All the data should be repeated exactly. Any image in it is left out.

==== Input ====

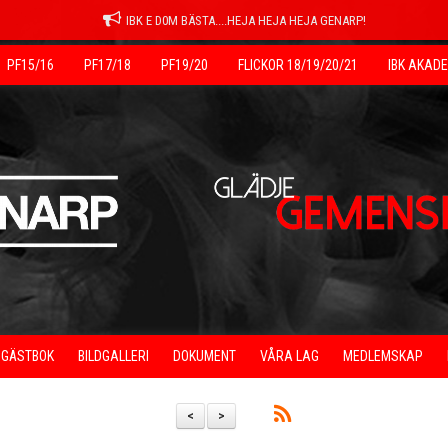
IBK E D0M BÄSTA....HEJA HEJA HEJA GENARP!
PF15/16
PF17/18
PF19/20
FLICKOR 18/19/20/21
IBK AKAD
GÄSTBOK
BILDGALLERI
DOKUMENT
VÅRA LAG
MEDLEMSKAP
<
>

====

- _Answer to this problem_
IBK E D0M BÄSTA....HEJA HEJA HEJA GENARP!
PF15/16
PF17/18
PF19/20
FLICKOR 18/19/20/21
IBK AKAD
GÄSTBOK
BILDGALLERI
DOKUMENT
VÅRA LAG
MEDLEMSKAP
<
>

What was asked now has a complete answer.